For each entry below, write an exact copy and leave out the images.
(Records Opens)
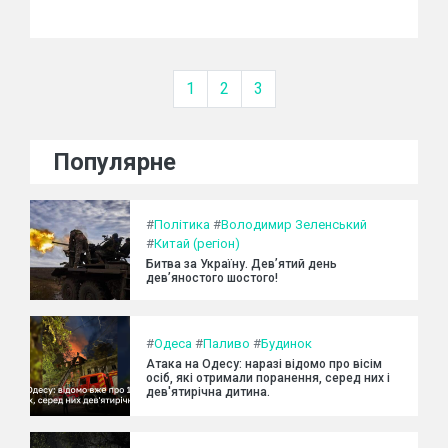
1
2
3
Популярне
#
Політика
#
Володимир Зеленський
#
Китай (регіон)
Битва за Україну. Дев’ятий день
дев’яностого шостого!
#
Одеса
#
Паливо
#
Будинок
Атака на Одесу: наразі відомо про вісім
осіб, які отримали поранення, серед них і
дев'ятирічна дитина.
(Records Closes)
## Task solution
1
2
3
Популярне
#
Політика
#
Володимир Зеленський
#
Китай (регіон)
Битва за Україну. Дев’ятий день
дев’яностого шостого!
#
Одеса
#
Паливо
#
Будинок
Атака на Одесу: наразі відомо про вісім
осіб, які отримали поранення, серед них і
дев'ятирічна дитина.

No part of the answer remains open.